___ Raw data ___
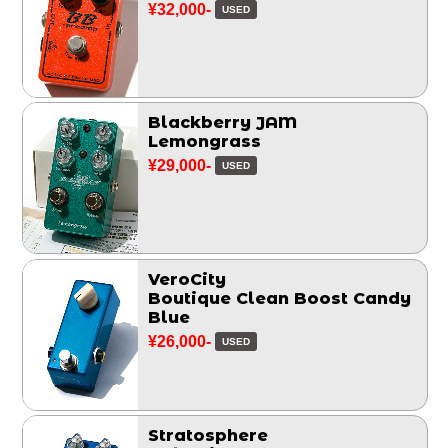
¥32,000-
USED
Blackberry JAM
Lemongrass
¥29,000-
USED
VeroCity
Boutique Clean Boost Candy
Blue
¥26,000-
USED
Stratosphere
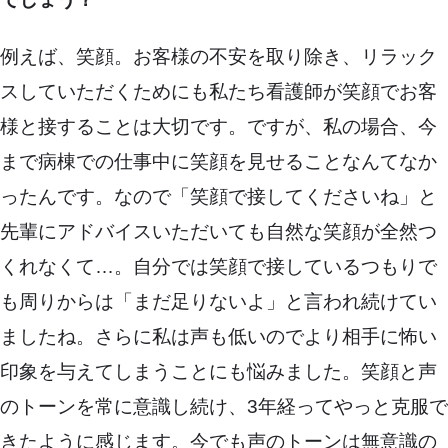
例えば、笑顔。お客様の不安を取り除き、リラック
スしていただくためにも私たち看護師が笑顔でお客
様と接することは大切です。ですが、私の場合、今
まで病棟での仕事中に笑顔を見せることなんてなか
ったんです。なので「笑顔で接してくださいね」と
先輩にアドバイスいただいても自然な笑顔が全然つ
くれなくて…。自分では笑顔で接しているつもりで
も周りからは「まだ足りないよ」と言われ続けてい
ましたね。さらに私は声も低いのでより相手に怖い
印象を与えてしまうことにも悩みました。笑顔と声
のトーンを常に意識し続け、3年経ってやっと克服で
きたように感じます。今でも声のトーンは無意識の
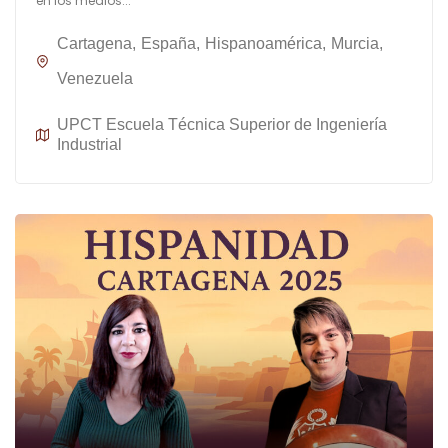
en los medios...
Cartagena
España
Hispanoamérica
Murcia
Venezuela
UPCT Escuela Técnica Superior de Ingeniería
Industrial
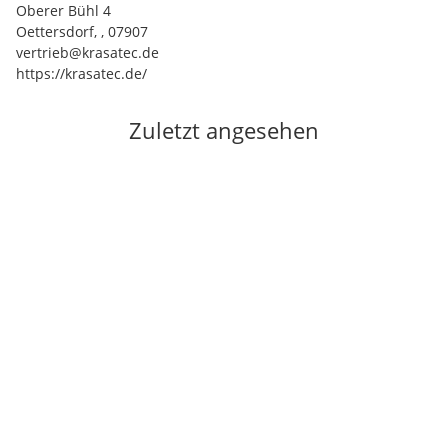
Oberer Bühl 4
Oettersdorf, , 07907
vertrieb@krasatec.de
https://krasatec.de/
Zuletzt angesehen
Auf Lager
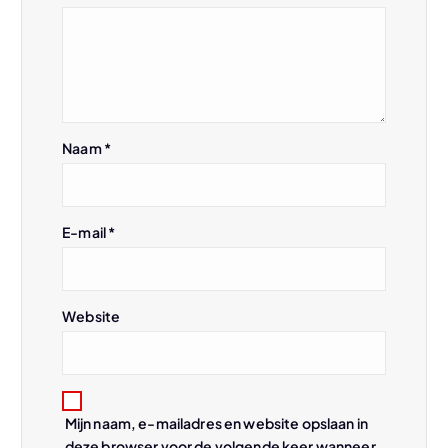
a
v
i
Naam
*
g
a
E-mail
*
t
i
Website
e
Mijn naam, e-mailadres en website opslaan in
deze browser voor de volgende keer wanneer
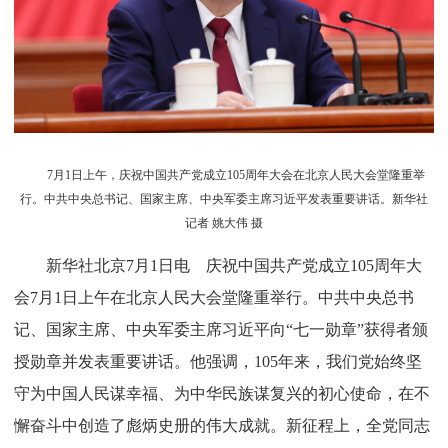
7月1日上午，庆祝中国共产党成立105周年大会在北京人民大会堂隆重举
行。中共中央总书记、国家主席、中央军委主席习近平发表重要讲话。新华社
记者 姚大伟 摄
新华社北京7月1日电 庆祝中国共产党成立105周年大
会7月1日上午在北京人民大会堂隆重举行。中共中央总书
记、国家主席、中央军委主席习近平向“七一勋章”获得者颁
授勋章并发表重要讲话。他强调，105年来，我们党始终坚
守为中国人民谋幸福、为中华民族谋复兴的初心使命，在不
懈奋斗中创造了彪炳史册的伟大成就。新征程上，全党同志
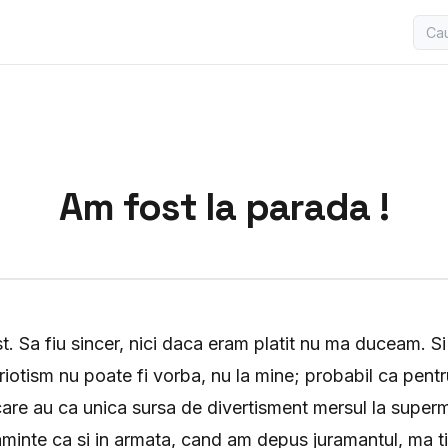
Am fost la parada !
. Sa fiu sincer, nici daca eram platit nu ma duceam. S
triotism nu poate fi vorba, nu la mine; probabil ca pent
i care au ca unica sursa de divertisment mersul la super
 aminte ca si in armata, cand am depus juramantul, ma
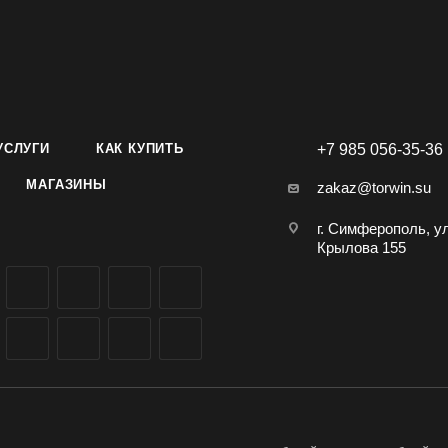
УСЛУГИ
КАК КУПИТЬ
+7 985 056-35-36
МАГАЗИНЫ
zakaz@torwin.su
г. Симферополь, у
Крылова 155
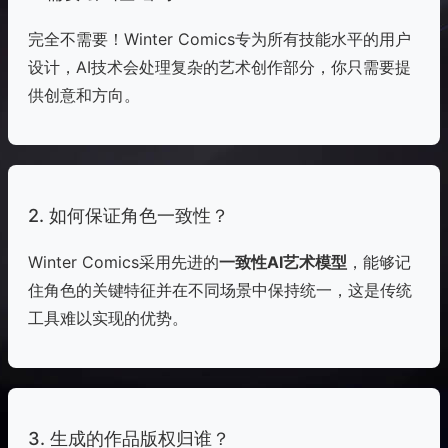
完全不需要！Winter Comics专为所有技能水平的用户
设计，AI技术会处理复杂的艺术创作部分，你只需要提
供创意和方向。
2. 如何保证角色一致性？
Winter Comics采用先进的
一致性AI艺术模型
，能够记
住角色的关键特征并在不同场景中保持统一，这是传统
工具难以实现的优势。
3. 生成的作品版权归谁？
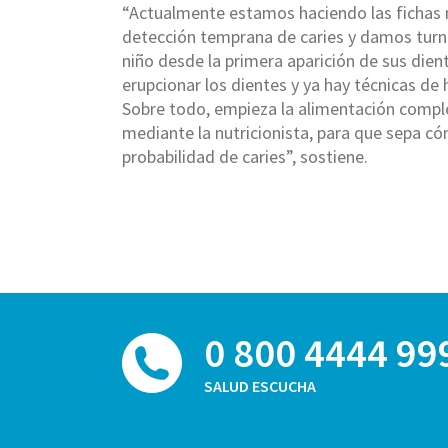
“Actualmente estamos haciendo las fichas 
detección temprana de caries y damos tu
niño desde la primera aparición de sus dien
erupcionar los dientes y ya hay técnicas d
Sobre todo, empieza la alimentación comp
mediante la nutricionista, para que sepa c
probabilidad de caries”, sostiene.
0 800 4444 99
SALUD ESCUCHA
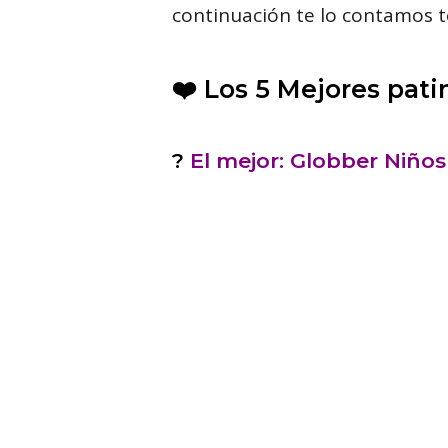
continuación te lo contamos t
❤️
Los 5 Mejores pati
?
El mejor: Globber Niño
___
◆ Work instruction ◆
Going through the material, how many lines contain the word "国家主席"? Please give only the number.

◆ Exercise solution ◆
2